PROBLEM DESCRIPTION: All records below must be reproduced exactly, although any pictures they contain are to be omitted.
(PROVIDED RECORDS Opens)
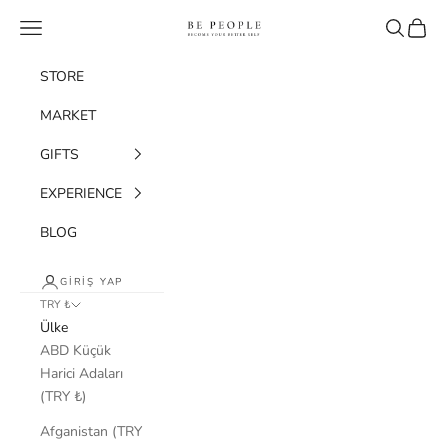
İçeriğe geç
bepeople.co
Menü
Ara
Sepet
STORE
MARKET
GIFTS
EXPERIENCE
BLOG
GIRIŞ YAP
TRY ₺
Ülke
ABD Küçük
Harici Adaları
(TRY ₺)
Afganistan (TRY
(PROVIDED RECORDS Closes)
RESULT:
İçeriğe geç
bepeople.co
Menü
Ara
Sepet
STORE
MARKET
GIFTS
EXPERIENCE
BLOG
GIRIŞ YAP
TRY ₺
Ülke
ABD Küçük
Harici Adaları
(TRY ₺)
Afganistan (TRY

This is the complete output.